Pumpkin and Cajeta Empanadas | Empanadas de Calabaza y Cajeta

Pumpkin and Cajeta Empanada Ingredients

Cinnamon and Anise Tea

  • 1 stick of cinnamon

  • 3 anise stars

  • 1 tea bag (optional: we used rooiboos)

  • 2 cups of water

Empanada Dough

  • 8 c. flour

  • 1 ½ c. sugar

  • 4 tsp. baking powder

  • 2 tsp. ground cinnamon

  • 1 teaspoon salt

  • 2 ½ c butter, cubed and chilled in the freezer

  • cinnamon and sugar for sprinkling (1:2 ratio)

  • 1 egg, beaten for egg wash

Filling Ingredients

  • 2 16 oz cans of pumpkin puree

  • 2 tsp fresh ground cinnamon

  • 1-2 tsp freshly grated nutmeg

  • 1 tsp fresh ground allspice

  • 1 tsp ground ginger

  • ½ cup cajeta

  • ½ cup sugar


Pumpkin and Cajeta Empanada Directions

Boil 2 cups of water with cinnamon and anise until the mixture is reduced by about half. While it’s hot, add the teabag and steep for 2 minutes. Remove tea bag and allow mixture to cool completely as you prepare the filling and the dough.

For the dough, sift dry ingredients together and add butter, mixing with your fingertips until the mixture looks like coarse sand. Add the cooled cinnamon tea, a small splash at a time, stirring and pushing the mixture together until a soft, squishy dough is formed. Don’t be alarmed if this mixture is stickier than your standard pie crust; you’re on the right track. The dough is at its correct consistency when it isn’t sticking to your hands anymore. Sprinkle in more flour if you use too much of the cinnamon and anise tea. Form a disc with the dough and refrigerate for at least 30 minutes.

Grind your spices in a small food processor or with a mortar and pestle. Set aside.

In a medium saucepan, combine pumpkin, spices, cajeta and sugar. Over medium heat, stir to prevent scorching the filling. Taste while preparing—if you prefer your filling sweeter, add more sugar. After about 15-20 minutes, flavors should meld.
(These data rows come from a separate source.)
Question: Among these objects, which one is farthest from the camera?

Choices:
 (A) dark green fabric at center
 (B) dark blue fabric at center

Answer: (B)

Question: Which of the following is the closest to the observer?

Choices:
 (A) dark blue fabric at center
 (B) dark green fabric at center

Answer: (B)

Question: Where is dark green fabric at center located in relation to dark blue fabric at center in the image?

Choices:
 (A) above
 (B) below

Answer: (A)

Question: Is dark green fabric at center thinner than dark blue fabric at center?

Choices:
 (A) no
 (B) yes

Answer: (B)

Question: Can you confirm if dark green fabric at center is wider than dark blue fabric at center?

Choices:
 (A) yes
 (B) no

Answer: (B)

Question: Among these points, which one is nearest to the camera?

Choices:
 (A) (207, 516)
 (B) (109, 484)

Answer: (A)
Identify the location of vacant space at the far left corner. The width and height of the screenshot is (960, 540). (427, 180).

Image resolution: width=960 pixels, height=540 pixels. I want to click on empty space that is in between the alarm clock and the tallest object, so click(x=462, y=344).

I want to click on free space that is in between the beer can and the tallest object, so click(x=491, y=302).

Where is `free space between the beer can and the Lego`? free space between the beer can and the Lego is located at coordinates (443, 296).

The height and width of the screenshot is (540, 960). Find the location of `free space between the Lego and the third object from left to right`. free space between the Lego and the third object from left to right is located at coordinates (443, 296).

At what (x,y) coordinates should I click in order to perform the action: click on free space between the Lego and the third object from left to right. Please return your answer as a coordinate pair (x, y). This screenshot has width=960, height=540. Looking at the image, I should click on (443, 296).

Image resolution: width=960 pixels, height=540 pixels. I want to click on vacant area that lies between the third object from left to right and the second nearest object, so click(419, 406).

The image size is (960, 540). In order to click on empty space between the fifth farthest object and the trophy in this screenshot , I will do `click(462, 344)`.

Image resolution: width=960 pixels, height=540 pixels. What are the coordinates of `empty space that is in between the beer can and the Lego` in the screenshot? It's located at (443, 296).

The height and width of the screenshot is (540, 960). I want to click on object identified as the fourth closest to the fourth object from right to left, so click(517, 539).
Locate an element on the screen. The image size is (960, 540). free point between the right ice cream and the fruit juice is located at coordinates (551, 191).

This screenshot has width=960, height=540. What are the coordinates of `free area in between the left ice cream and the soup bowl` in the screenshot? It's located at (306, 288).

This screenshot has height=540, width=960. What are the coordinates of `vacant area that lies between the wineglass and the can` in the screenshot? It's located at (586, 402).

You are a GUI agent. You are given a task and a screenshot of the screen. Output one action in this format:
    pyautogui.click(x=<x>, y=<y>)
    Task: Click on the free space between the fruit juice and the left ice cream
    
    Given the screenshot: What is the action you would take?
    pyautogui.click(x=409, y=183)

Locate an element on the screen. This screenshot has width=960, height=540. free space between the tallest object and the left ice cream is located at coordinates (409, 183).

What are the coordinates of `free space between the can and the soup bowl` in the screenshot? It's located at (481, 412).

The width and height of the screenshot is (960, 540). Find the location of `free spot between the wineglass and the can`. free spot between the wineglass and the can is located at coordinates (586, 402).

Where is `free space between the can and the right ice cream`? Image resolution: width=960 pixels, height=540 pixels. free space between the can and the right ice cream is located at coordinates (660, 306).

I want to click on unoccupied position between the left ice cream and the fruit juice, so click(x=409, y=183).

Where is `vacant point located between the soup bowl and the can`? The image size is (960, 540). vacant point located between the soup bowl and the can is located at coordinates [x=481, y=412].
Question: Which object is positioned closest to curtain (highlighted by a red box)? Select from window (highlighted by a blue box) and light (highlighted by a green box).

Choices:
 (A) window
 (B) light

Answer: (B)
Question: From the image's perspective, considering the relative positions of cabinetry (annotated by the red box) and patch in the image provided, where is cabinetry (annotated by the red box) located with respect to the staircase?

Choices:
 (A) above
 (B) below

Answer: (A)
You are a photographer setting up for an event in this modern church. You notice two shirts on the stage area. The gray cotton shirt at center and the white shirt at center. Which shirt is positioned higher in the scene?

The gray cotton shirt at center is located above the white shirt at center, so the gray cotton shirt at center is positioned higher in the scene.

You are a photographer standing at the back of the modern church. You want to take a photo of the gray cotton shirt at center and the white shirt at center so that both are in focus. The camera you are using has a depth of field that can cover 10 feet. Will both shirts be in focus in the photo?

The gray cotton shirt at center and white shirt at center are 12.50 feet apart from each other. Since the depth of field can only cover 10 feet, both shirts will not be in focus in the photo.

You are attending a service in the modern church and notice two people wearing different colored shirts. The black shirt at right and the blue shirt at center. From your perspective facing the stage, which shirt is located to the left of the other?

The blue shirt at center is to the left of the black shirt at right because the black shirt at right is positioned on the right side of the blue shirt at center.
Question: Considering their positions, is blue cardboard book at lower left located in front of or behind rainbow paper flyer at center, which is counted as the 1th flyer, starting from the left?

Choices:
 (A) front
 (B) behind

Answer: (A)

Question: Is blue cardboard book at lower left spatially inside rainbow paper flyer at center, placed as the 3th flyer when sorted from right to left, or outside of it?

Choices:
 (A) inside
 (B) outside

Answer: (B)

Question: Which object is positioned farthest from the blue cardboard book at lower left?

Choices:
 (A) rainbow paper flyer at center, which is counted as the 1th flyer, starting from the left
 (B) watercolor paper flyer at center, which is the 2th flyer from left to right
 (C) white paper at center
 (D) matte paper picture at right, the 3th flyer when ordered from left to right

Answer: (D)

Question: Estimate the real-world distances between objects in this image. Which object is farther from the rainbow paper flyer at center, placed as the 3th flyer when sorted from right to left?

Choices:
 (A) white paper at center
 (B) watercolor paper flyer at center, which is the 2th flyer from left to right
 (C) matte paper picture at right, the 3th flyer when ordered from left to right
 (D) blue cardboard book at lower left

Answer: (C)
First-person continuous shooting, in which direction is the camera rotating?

Remove from heat and allow to cool.

Tip: it’s best to allow the filling to cool all the way so it thickens back up. It’s possible to make the empanadas while the filling is still warm, it’s just more difficult to keep the pumpkin mixture from spilling. Dough and filling can be made 1-2 days in advance and kept in refrigerator until you’re ready to build.

Preheat oven to 350°F.

Roll the dough into balls, just a bit larger than a golf ball. Flatten dough into circle using a tortilla press. The dough should be about 5 inches in diameter. Fill the dough with about a tablespoon of the pumpkin mixture and fold in half. Pinch then crimp the edges with a fork to seal, then place on a sheet pan covered in parchment paper.

Using a pastry brush, paint the top of each empanada with an egg beaten with a dash of milk. Sprinkle with a mixture of cinnamon and sugar (1:2 ratio).  Prick each pocket with a fork a few times before putting the pan in the oven.

Tip: Keep the empanadas cool while another batch is cooking by popping them into the fridge or freezer. This allows the butter in the dough to not melt while they’re waiting and helps the empanadas keep their shape while they cook.

Bake until pockets are golden brown, about 30 minutes.